The interest in computer vision started with a quest to make machines comprehend images to enhance the possibilities of image processing.

In this article, we cover basic image processing techniques, with ready-to-use code, and examples to understand concepts better. Various low-level vision algorithms dealing with image features like edges, contours, etc are considered.

Python and OpenCV will be our go-to resources. You may get stuck during installation, coding, compiling, or error-handling. You can refer to StackOverflow, Python docs, etc, to clarify to get solutions to the problems at hand. We find instructions for installation of OpenCV and its dependencies on the website mentioned in the references. You can also take up a free computer vision online course to help you understand the essential concepts to build a successful career.

Image processing

Let us understand the basic building block of an image – the pixels. The pixels are the most fundamental blocks in an image. A high definition (HD) image has higher volume of these pixels and a lower resolution image would have fewer pixels. The world is wrapped in a continuous field of reality, and the thought of pixelating the world is mind-boggling – which can you an understanding of how difficult it would be to apply concepts of computer vision for real world applications

Consider the two images: grayscale and colour. In the former, each pixel ranges between 0 and 255, where 0 is black and 255 is white. In the latter, three-colour channels together present the various colours present in the vast spectrum.

Let us look at the code to read and write an image.

1. import cv2
2. image =cv2.imread("messi.jpg")
3. cv2.imshow("Image", image)

The first line imports the library OpenCV, and we are accessing a file named “messi.jpg” present in the same directory as the code. Download an image and name it as messi.jpg, and store it in the same directory as the one with the code in it. Only then will the above code work.
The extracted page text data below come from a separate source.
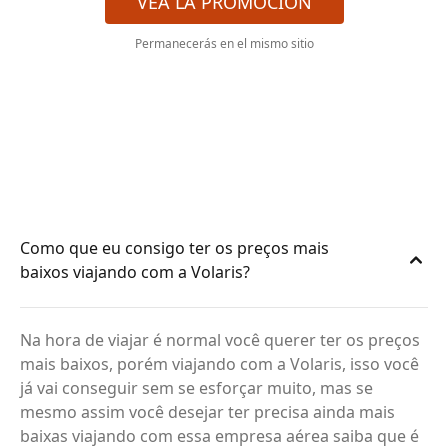
VEA LA PROMOCIÓN
Permanecerás en el mismo sitio
Como que eu consigo ter os preços mais
baixos viajando com a Volaris?
Na hora de viajar é normal você querer ter os preços
mais baixos, porém viajando com a Volaris, isso você
já vai conseguir sem se esforçar muito, mas se
mesmo assim você desejar ter precisa ainda mais
baixas viajando com essa empresa aérea saiba que é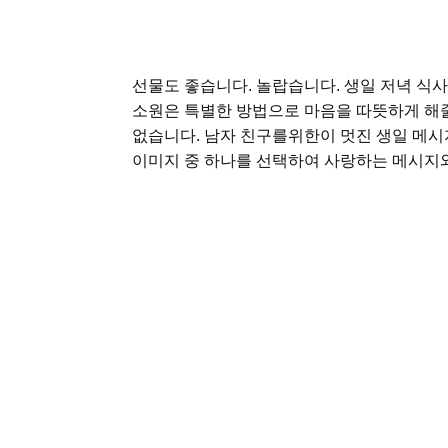
선물도 좋습니다. 놀랍습니다. 생일 저녁 식사
소원은 특별한 방법으로 마음을 따뜻하게 해줄
없습니다. 남자 친구를위한이 멋진 생일 메시
이미지 중 하나를 선택하여 사랑하는 메시지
Finally, we print the image onto the output screen with the dialog box named “Image”. 

Images are arrays of integers ranging between two numbers, depending on the number of bits used to represent each pixel. For example, in a 1-bit image, the number of colour choices for each pixel is white(1) or black(0).

What happens if we increase the number of bits in an image?
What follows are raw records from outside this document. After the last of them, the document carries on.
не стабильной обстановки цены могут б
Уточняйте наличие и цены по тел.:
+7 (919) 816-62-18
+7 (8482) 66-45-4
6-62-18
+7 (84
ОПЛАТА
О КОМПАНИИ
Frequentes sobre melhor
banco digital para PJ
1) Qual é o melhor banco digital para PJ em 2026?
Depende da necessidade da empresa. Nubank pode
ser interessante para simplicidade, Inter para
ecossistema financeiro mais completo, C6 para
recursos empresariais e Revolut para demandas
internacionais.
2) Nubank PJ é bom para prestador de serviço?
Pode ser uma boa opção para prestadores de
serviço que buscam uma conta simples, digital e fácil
An increase in the number of bits results a larger variation in the representation of colours, and thus the contrast, sharpness and brightness standards increase. These images, as mentioned earlier, are 2-D arrays with grayscale and 3-D arrays, with colour images. Thus, processing of images means manipulating these images strategically to get the desired results. We’ve mentioned a few image transformations below for your reference.

There are common techniques applied to images, including translation, rotation, re-sizing, flipping, and cropping. Adobe Photoshop implements low-level and mid-level feature transformations. A few tools that Photoshop provides are easy to code. Let us explore a few of these.

1. Translation

The translation is a technique for shifting of an image along the x-axis and y-axis. Used to shift an image up, down, left, or right, along with any combination of the above translation is a good place to start. 
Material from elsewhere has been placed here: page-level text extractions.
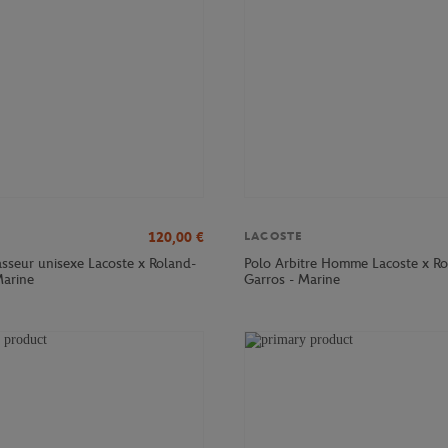
120,00
€
LACOSTE
sseur unisexe Lacoste x Roland-
Polo Arbitre Homme Lacoste x Ro
Marine
Garros - Marine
 1.image = cv2.imread("messi.jpg")
    2.cv2.imshow("Original", image)
    3.translation_matrix = np.float32([[1, 0, 25], [0, 1, 50]])
    4.shifted = cv2.warpAffine(image, translation_matirx, (image.shape[1], image.shape[0]))
    5.cv2.imshow("Shifted Down and Right", shifted)
    6.M = np.float32([[1, 0, -50], [0, 1, -90]])
    7.shifted = cv2.warpAffine(image, translation_matrix, (image.shape[1], image.shape[0]))
    8.cv2.imshow("Shifted Up and Left", shifted)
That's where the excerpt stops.